The aim of this study is to compare the effect of multisensory and traditional waiting
room environments on the level of dental anxiety experienced by children prior to
Participants were recruited from the pediatric dental clinic at Hadassah Ein Kerem.
Inclusion criteria: males and females between 3-10 years of age, who were waiting for a dental examination or dental treatment.
Exclusion criteria: patients who were unable to understand or answer the Venham Picture
Test (VPT)14 that assesses anxiety before treatment; as well as, patients accepted immediately
for their dental visit.
This is a case control study. The test group was waiting for dental treatment in the
multisensory waiting room: a small room (2.5mx2.5m) located inside the dental clinic with 6 seats. The multisensory environment consisted of a lighting column that children could touch
and climb on. Auditory stimuli included rhythmic music, played on loudspeakers. The
control group was waiting for dental treatment in the traditional waiting room, located
outside the dental clinic with ten seats in one row facing the reception desk. The
area was air-conditioned, well-lit, without posters or paintings on the walls, and
no reading material. Participants were randomly assigned to test or control group.
Participants were asked to answer the VPT, a dental anxiety scale, while waiting in
the waiting room just before entering the treatment room. VPT is widely used and easily administered. In this test, children are presented with
eight cards, with two figures on each card: one anxious figure and one non-anxious
figure. They are asked to choose the figure from each pair that describes how they
feel at that particular time. All cards are shown in their numbered order. If an anxious
figure is chosen, a score of one is recorded. If a non-anxious figure is chosen, a
score of zero is recorded. A measure of anxiety is obtained by totaling the number
of times the child picks the figure depicting the anxious state (minimum score 0;
maximum score 8).
Additional data including gender, age, waiting time, purpose of visit, parent/guardian
accompanying child, child’s dental history and experience was collected.
Sample size and power calculation
A power analysis was completed to determine an appropriate sample size. To achieve
a significance level at the 95th percentile confidence level and a power of 80%, with a 0.5 estimated effect size,
the sample size was calculated to be 51 subjects.
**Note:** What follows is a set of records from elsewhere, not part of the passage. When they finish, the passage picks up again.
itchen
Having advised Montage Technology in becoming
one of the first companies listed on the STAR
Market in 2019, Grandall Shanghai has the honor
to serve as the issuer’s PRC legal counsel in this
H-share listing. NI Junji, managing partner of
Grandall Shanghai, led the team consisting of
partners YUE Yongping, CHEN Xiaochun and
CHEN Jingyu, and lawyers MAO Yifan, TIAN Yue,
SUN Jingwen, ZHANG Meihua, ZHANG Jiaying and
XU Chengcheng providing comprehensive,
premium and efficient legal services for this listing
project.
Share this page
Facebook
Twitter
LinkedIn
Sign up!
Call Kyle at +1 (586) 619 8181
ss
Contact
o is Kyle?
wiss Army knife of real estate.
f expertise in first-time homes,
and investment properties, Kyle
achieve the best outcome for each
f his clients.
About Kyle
Study protocol was approved by the Institutional Human Subjects Ethics Committee of
Hadassah Medical Organization IRB, Jerusalem, Israel. All procedures performed were
in accordance with the ethical standards of the institutional and national research
committee. The study protocol was also enrolled, and the full trial protocol can be
accessed at clinicaltrials.gov (NCT03197129). Detailed information in simple non-technical language was provided in advance and
parents/guardians of all patients included in the study were requested to sign an
informed consent. No compensation was provided for participating patients.
Data analysis was performed using statistical software (Stata version 12.1, StataCorp).
Descriptive statistics were tabulated for the demographic and clinical characteristics.
Chi-squared and Fisher's Exact tests were utilized to test the association between
the categorical variables and waiting room type. T tests with unequal variance was
used to test the association between VPT score and waiting room type. We estimated
unadjusted and adjusted slopes from linear regression to examine the association between
VPT score and weight time; as well as, waiting room type. For this analysis, a p-value less than 0.05 was considered statistically significant.